Understanding R1-Zero-Like Training

Understanding R1-Zero-Like Training#

Note

DeepSeek-R1-Zero has shown that reinforcement learning (RL) at scale can directly enhance the reasoning capabilities of LLMs without supervised fine-tuning.
In this work, we critically examine R1-Zero-like training by analyzing its two core components: base models and RL.

Analysis on Base Models#

We first investigate whether widely used open-source base models, which are typically trained for sentence completion (i.e. \(p_{\theta}(\mathbf{x})\)), can have their question-answering capabilities effectively elicited through appropriate templates.

../_images/r1-critic1.png

Experimental settings. For each base model, we apply each template to get the model responses, then let GPT-4o-mini to judge whether the model responses are in an answering format (regardless of quality). We record the percentage of responses that tend to answer the question as the metric. Finally, we evaluate the pass@8 accuracy of each model with the corresponding template to assess whether the base policies can explore rewarding trajectories for RL improvement.

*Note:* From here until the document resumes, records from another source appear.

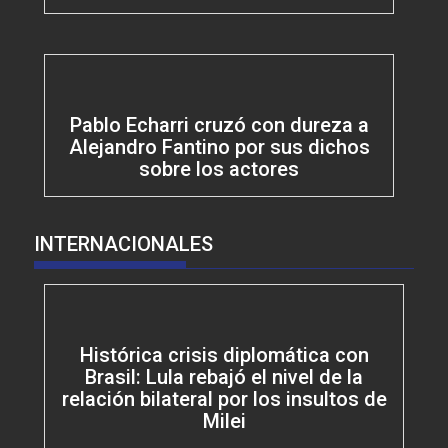
Pablo Echarri cruzó con dureza a
Alejandro Fantino por sus dichos
sobre los actores
INTERNACIONALES
Histórica crisis diplomática con
Brasil: Lula rebajó el nivel de la
relación bilateral por los insultos de
Milei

Results. We suggests that DeepSeek-V3-Base is a nearly pure base model, while Qwen2.5 models are already SFT-like without templates. And aha moment already appears in base models including DeepSeek-V3-Base.

../_images/r1-critic2.png

Analysis on Reinforcement Learning#

GRPO objective function:

\[\begin{split} \begin{aligned} J_{GRPO}(\theta) = &\underset{q\sim P(Q),o\sim\pi_{\theta_{\text{old}}}(O|q)}{\mathbb{E}}\frac{1}{G}\sum_{i=1}^{G}\textcolor{red}{\frac{1}{|o_{i}|}}\sum_{t=1}^{|o_{i}|}\{\min\\ &\left[\frac{\pi_{\theta}(o_{i,t}|q,o_{i}<t)}{\pi_{\theta_{\text{old}}}(o_{i,t}|q,o_{i}<t)}\hat{A}_{i,t}, \text{clip}\left(\frac{\pi_{\theta}(o_{i,t}|q,o_{i}<t)}{\pi_{\theta_{\text{old}}}(o_{i,t}|q,o_{i}<t)}, 1-\epsilon, 1+\epsilon\right)\hat{A}_{i,t}\right], \end{aligned} \end{split}\]

where

\[ \hat{A}_{i, t} = \frac{R(q,o_i) - \text{mean}(R(q,o_1),\dots, R(q,o_G))}{\color{red}\text{std}(\{R(q,o_1),\dots, R(q,o_G)\})} \]

Compare to the objective function in PPO, GRPO introduces two biases:

  • Response-level length bias: This arises from dividing by \(|o_i|\). For positive advantages (\(\hat{A}_{i,t} > 0\), indicating a correct response), this bias results in greater gradient updates for shorter responses, leading the policy to favor brevity in correct answers. Conversely, for negative advantages, longer responses are penalized less due to their larger \(|o_i|\), causing the policy to prefer lengthier responses among incorrect ones.

  • Question-level difficulty bias: This is caused by dividing the centered outcome reward by \({\color{red}\text{std}(\{R(q,o_1),\dots, R(q,o_G)\})}\). Questions with lower standard deviations (e.g., those that are too easy or too hard) are given higher weights during policy updates.

Tip

Length Bias Also Exists in Open-Source PPO Implementations.

To avoid the aforementioned optimization bias in GRPO, we propose to simply remove the \(\color{red}\frac{1}{|o_i|}\) and \({\color{red}\text{std}(\{R(q,o_1),\dots, R(q,o_G)\})}\) normalization terms. We refer to our new optimization algorithm as Dr. GRPO.

../_images/r1-critic3.png

Results. The length of incorrect responses is substantially reduced by Dr. GRPO compared to the baseline (Plot 4), suggesting that an unbiased optimizer also mitigates overthinking.